The Spatial Relationships in Geographic Data

Everything is related to everything else, but near things are more related than distant things. [This] is thus very parochial, and ignores most of the world. Tobler, (1970)

Today, we’ll be using the previous practical’s information about spatial relationships, functions, and modelling to understand the spatial structure of deprivation in Bristol. We’ll only be doing exploratory spatial data analysis this time, with an eye to doing some more advanced modelling in the weeks ahead.

Our main interest for this problem will be to examine: 1. Is deprivation clustered in Bristol? 2. Where are the clusters of deprivation in Bristol? 3. At what scale does deprivation cluster in Bristol (very local, ward-level, or regionally?)

To do this, we’ll first read in our data from last time:

library(sf)
library(dplyr)
bristol = sf::read_sf('./data/bristol-imd.shp')

Note that imd_score indicates the deprivation of a local super output area; when imd_score is large, then that LSOA is more deprived. Now for something completely different, let’s prepare bit more with an interlude on R functions.

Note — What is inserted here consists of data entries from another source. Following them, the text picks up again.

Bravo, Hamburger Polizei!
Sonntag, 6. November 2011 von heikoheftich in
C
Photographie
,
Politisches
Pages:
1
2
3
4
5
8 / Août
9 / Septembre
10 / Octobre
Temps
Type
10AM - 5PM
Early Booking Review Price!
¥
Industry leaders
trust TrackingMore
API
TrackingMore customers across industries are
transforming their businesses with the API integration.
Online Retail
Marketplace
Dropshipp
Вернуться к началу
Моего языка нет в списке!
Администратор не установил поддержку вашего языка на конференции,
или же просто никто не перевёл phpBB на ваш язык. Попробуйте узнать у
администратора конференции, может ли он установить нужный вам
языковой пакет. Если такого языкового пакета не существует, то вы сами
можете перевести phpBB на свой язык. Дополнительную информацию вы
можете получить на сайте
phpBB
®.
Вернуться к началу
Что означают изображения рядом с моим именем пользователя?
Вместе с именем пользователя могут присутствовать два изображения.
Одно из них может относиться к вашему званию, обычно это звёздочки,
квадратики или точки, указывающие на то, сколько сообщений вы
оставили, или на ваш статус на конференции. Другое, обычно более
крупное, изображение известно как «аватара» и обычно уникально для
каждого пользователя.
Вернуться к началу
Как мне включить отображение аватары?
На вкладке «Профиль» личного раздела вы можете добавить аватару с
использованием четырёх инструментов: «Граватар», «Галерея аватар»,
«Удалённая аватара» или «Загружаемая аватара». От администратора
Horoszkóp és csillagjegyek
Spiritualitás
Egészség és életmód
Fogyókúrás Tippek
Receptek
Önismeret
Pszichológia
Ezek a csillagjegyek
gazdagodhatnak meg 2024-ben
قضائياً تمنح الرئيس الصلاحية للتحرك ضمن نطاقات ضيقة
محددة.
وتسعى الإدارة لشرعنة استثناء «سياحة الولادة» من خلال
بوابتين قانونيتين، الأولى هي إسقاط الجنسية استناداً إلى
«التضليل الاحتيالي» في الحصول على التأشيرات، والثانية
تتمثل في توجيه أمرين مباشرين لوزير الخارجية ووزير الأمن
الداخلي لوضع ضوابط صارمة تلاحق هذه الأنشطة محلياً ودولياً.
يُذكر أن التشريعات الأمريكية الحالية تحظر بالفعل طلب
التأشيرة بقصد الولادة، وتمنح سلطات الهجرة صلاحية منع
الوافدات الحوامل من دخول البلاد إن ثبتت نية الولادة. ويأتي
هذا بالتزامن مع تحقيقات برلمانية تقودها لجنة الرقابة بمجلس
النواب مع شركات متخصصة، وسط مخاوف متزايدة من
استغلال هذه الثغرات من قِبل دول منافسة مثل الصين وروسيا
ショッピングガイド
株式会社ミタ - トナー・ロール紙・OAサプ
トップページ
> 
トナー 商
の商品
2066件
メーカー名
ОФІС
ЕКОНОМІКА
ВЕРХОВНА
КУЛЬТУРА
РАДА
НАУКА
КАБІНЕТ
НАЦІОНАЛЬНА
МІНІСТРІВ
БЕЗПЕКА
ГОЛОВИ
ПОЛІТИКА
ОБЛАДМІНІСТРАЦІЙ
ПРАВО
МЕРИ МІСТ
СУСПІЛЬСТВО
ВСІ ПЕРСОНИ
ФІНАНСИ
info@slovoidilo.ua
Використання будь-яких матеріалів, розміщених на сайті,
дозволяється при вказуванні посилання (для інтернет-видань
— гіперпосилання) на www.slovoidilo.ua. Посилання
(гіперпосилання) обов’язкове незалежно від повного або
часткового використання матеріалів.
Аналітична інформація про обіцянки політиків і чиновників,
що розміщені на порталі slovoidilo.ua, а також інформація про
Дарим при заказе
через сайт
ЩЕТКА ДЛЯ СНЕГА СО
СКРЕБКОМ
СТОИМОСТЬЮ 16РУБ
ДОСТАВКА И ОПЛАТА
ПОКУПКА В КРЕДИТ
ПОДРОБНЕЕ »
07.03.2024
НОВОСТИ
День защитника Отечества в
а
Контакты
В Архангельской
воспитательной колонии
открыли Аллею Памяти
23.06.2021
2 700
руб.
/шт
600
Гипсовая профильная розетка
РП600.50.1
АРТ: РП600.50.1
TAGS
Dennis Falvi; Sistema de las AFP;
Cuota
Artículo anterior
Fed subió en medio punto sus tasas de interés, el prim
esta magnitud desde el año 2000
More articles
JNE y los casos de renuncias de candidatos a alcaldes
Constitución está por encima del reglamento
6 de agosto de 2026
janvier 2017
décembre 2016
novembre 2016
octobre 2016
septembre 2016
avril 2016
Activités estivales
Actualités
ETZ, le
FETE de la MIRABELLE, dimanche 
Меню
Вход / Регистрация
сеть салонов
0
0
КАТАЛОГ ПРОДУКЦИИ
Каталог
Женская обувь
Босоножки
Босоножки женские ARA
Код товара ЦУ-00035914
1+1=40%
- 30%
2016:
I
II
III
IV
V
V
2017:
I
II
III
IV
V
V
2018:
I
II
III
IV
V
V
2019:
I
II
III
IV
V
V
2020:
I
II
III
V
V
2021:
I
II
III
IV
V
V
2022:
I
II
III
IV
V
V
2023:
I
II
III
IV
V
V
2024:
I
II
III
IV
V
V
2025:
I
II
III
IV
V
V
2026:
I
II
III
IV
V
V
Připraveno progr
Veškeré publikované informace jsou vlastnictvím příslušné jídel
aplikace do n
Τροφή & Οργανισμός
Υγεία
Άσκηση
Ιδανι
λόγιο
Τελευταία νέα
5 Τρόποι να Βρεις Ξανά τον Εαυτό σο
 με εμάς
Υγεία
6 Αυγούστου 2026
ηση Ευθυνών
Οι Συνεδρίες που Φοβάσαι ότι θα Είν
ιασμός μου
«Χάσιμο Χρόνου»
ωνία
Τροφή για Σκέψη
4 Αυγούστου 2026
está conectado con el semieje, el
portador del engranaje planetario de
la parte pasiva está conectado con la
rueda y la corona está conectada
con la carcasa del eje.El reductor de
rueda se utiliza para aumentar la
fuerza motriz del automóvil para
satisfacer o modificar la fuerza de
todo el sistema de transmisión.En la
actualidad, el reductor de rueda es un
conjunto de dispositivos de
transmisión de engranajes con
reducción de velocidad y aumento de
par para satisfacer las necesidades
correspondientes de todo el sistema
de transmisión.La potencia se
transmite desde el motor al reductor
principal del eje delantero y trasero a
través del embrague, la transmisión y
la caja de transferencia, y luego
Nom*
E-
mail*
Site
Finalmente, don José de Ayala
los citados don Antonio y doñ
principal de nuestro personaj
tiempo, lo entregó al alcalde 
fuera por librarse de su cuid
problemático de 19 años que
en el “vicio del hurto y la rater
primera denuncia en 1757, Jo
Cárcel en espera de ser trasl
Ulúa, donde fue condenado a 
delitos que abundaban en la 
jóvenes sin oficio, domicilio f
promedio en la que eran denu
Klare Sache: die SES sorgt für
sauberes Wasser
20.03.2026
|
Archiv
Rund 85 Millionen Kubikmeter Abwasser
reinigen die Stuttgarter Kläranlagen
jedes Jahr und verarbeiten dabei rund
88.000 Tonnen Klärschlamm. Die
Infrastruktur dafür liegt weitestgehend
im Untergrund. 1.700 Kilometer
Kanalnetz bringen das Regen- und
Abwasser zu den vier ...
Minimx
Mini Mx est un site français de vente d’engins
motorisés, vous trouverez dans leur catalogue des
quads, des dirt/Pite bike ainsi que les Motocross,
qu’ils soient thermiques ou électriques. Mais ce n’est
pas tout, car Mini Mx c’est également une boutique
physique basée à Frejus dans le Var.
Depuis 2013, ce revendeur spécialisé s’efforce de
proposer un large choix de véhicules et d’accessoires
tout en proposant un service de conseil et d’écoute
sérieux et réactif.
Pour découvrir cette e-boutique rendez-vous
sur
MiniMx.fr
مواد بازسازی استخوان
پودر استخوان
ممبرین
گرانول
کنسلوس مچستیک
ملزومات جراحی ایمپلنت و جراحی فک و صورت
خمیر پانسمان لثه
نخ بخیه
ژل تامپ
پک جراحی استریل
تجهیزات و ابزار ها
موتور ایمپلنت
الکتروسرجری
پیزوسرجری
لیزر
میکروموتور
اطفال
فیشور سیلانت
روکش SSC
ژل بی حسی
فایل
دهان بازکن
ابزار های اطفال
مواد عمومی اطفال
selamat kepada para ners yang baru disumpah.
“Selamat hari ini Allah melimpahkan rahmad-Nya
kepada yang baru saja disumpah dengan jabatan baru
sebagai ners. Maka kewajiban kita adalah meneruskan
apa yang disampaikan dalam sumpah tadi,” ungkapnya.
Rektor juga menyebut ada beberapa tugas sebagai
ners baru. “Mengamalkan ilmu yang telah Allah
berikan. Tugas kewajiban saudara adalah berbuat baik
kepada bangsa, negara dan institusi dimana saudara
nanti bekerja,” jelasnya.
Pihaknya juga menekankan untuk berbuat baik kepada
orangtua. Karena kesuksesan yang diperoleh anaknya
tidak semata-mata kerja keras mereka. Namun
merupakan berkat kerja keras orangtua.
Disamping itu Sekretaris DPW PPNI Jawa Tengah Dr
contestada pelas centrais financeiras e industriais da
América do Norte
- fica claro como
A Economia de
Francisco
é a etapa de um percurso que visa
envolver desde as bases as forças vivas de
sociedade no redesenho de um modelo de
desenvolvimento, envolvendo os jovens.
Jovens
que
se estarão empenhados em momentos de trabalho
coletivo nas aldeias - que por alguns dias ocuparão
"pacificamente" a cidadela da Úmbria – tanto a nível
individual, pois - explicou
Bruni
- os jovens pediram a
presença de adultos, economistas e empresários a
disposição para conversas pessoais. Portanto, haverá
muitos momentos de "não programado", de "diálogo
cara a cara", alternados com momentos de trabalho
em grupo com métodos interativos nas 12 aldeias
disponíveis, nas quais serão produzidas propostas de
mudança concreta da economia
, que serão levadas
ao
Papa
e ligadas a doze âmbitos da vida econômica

Check Yourself: A Little Bit More on Functions

At a very high-up level of abstraction, a function in R is a distinct and defined set of code that performs some operation or procedure. Last time, we wrote a kernel in terms of a function:

nexp_kernel = function(distance, bandwidth=1500){
                       u = distance / bandwidth
                       return(exp(-u))
}

In abstract, functions are descriptions of what you want to do to a set of inputs. Breaking it down, all functions are created using the same methods:

name_of_function = function(argument_1, argument_2, argument_with_default = TRUE)
                           {
                            if(argument_with_default){
                              return(argument_1 * argument_2)
                            }
                            else{
                              return(argument_1 / argument_2)
                            }
                    }
  • The name_of_function is an arbitrary name, and should be something that clearly describes what the function does (like, load_data(), or simulate_next_year()).
  • Then, the words inside of function(), the argument_1, argument_2, argument_with_default, are called arguments. Basically, an argument is an input provided to a function. Functions can have an unlimited number of arguments, but it’s best to only take arguments you need to use later in the function. The actual words used to describe argument_1 can be anything. They should be descriptive, clear, and helpful (such as distance and bandwidth when we were defining nexp_kernel).
  • Finally, the body of the function comes between the braces. In our example, this is where the if/else stuff is. Otherwise, you can think of it like: function(){This is the body of the function}. The body is where you describe the operations you want to use on the arguments. Above, our example function will:

    1. check if the argument_with_default is true
    2. if it is, then it will compute argument_1 * argument_2.
    3. if it’s not, then it will compute argument_1 / argument_2.
  • You send values outside of the function into the rest of your code using return(). Once you return(something), the function stops. For instance, in our example code, if we return(argument_1 * argument_2), we never even check the other branch of code after the else{}.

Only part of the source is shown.